PKK ve HDP, Kürtlerin hiçbir dönem AK Parti iktidarındaki kadar büyük baskılara, zulümlere maruz kalmadığı propagandasıyla bu durumu değiştirmeye, terörün nefes borusunu açmaya çalışıyor.

Ama nafile.

Katılımın böyle giderek sıfırlanması PKK ve HDP’nin bu iddiasının ne denli asılsız olduğunun en bariz göstergesi.

PKK terörünü besleyen bataklık hiç olmadığı kadar kurutulmuş durumda.

O nedenle, yıllardır PKK’nın “askerlik şubesi” gibi çalışan HDP artık bu işlevini yerine getiremiyor.

Aksine HDP’nin çocuk yaşta kandırarak ya da zorla dağa gönderdiği teröristler birer birer pişman olup geri dönüyor ya da bir fırsatını bulunca örgütten kaçıp devlete sığınıyor.

Bunun son örneğini bu hafta Diyarbakır’da gördük.

HDP binası önünde evlat nöbeti tutan annelerden birisi daha yüreğinin parçasına kavuştu.

17 yaşındayken dağa kaçırılan Tayfur Fidan, 11 yıl sonra örgütten kaçarak güvenlik güçlerine teslim oldu. 

Ardından hasretiyle yanıp tutuşan ailesine kavuştu.

Böylelikle evladına kavuşan aile sayısı 15’e ulaşmış oldu.

Bir yılına yaklaşan, yaklaşık 150 ailenin eylemi ise sürüyor.

Diyarbakırlı anneler bu eylemleriyle deyim yerindeyse örgütün gırtlağına çökmüş durumdalar.
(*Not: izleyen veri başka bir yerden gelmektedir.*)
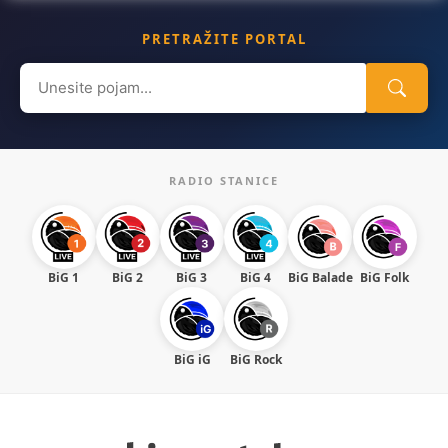
PRETRAŽITE PORTAL
Search
for:
RADIO STANICE
BiG 1
BiG 2
BiG 3
BiG 4
BiG Balade
BiG Folk
BiG iG
BiG Rock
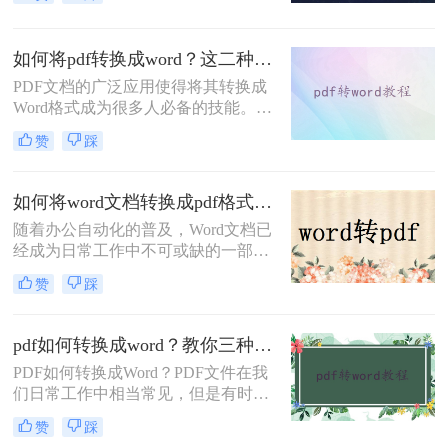
的，当你想要复制里面的内容或者是
直接使用时，就会发现PDF格式的文
件不好编辑，我们要编辑则需要将pdf
如何将pdf转换成word？这二种方法你可以试试！
如何转换成word，那么如何将PDF转
换Word呢？今日小编为大家解答这个
PDF文档的广泛应用使得将其转换成
让很多人好奇的问题，下面一起看看
Word格式成为很多人必备的技能。无
吧。
论是编辑PDF文本、复制文本内容还
赞
踩
是修改格式，将PDF转换成Word都能
为我们提供便利。那么，如何将pdf转
换成word呢？本文将为你详细介绍。
如何将word文档转换成pdf格式？二招轻松解决！
​随着办公自动化的普及，Word文档已
经成为日常工作中不可或缺的一部
分。然而，在不同的场景下，我们需
赞
踩
要将Word文档转换成PDF格式以保护
文档的内容、排版和格式。本文将介
绍如何将word文档转换成pdf格式的方
pdf如何转换成word？教你三种好用的方法！
法，并探讨其优缺点。
PDF如何转换成Word？PDF文件在我
们日常工作中相当常见，但是有时我
们需要将PDF文件转换为可编辑的
赞
踩
Word文档，以方便我们进行编辑。那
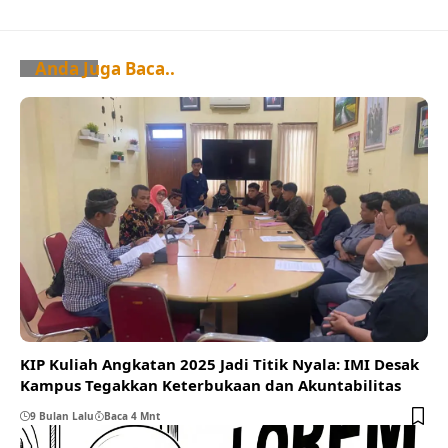
Anda Juga Baca..
KIP Kuliah Angkatan 2025 Jadi Titik Nyala: IMI Desak
Kampus Tegakkan Keterbukaan dan Akuntabilitas
9 Bulan Lalu
Baca 4 Mnt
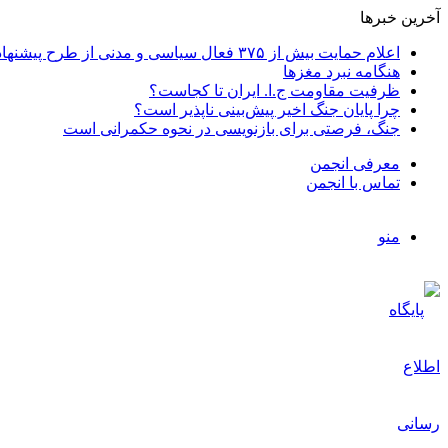
آخرین خبرها
اعلام حمایت بیش از ۳۷۵ فعال سیاسی و مدنی از طرح پیشنهادی دکتر محمدجواد ظریف برای پایان عادلانه جنگ
هنگامه نبرد مغزها
ظرفیت مقاومت ج.ا. ایران تا کجاست؟
چرا پایان جنگ اخیر پیش‌بینی ناپذیر است؟
جنگ، فرصتی برای بازنویسی در نحوه حکمرانی است
معرفی انجمن
تماس با انجمن
منو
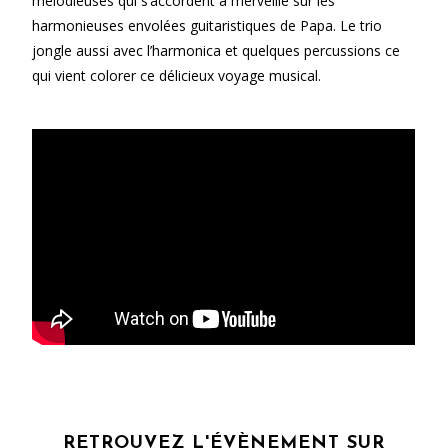
mélodieuses qui s’accordent à merveille sur les
harmonieuses envolées guitaristiques de Papa. Le trio
jongle aussi avec l’harmonica et quelques percussions ce
qui vient colorer ce délicieux voyage musical.
RETROUVEZ L'ÉVÈNEMENT SUR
Bir yandan güvenlik güçlerinin olağanüstü başarılı operasyonları, bir yandan siyasi iktidarın bataklığı kuru tutma becerisi ve diğer yandan bu ailelerin evlatlarını isteyen haykırışları 40 yıllık bir terörü sonlandırmaya doğru götürüyor.

Gırtlağına çözülen, nefes borusu tıkanan örgüt, hamilerinin kendilerine sağladığı solunum cihazlarıyla varlığını sürdürmeye çalışıyor.

Türkiye’den eleman temin edemeyen terör örgütü Suriye’den, devşirme teröristlerle ömrünü uzatma gayretinde.

Eylem yapmak isterken yakalanan ve Türkiye’nin yürüttüğü operasyonlarda öldürülen teröristlerden birçoğunun Suriye uyruklu olması bunun kanıtı.

Bunlar da, yine zorla silah altına alınan, dağa kaçırılan ya da örgüte solunum cihazı sağlayan güçlerin verdiği birkaç yüz dolar için örgüte katılanlar.

Ancak terörle mücadelenin böylesine güçlü, böylesine organize ve böylesine güçlü bir halk desteğiyle koordineli yürütülmesi halinde terör örgütünün ölümü kaçınılmaz olacaktır.

Hamilerinin, sağladığı hiçbir solunum cihazı da onları bu sondan kurtaramayacaktır. Zafere ulaşmanın en temel koşullarından birisi terörün nefes borusunu tıkamaktır.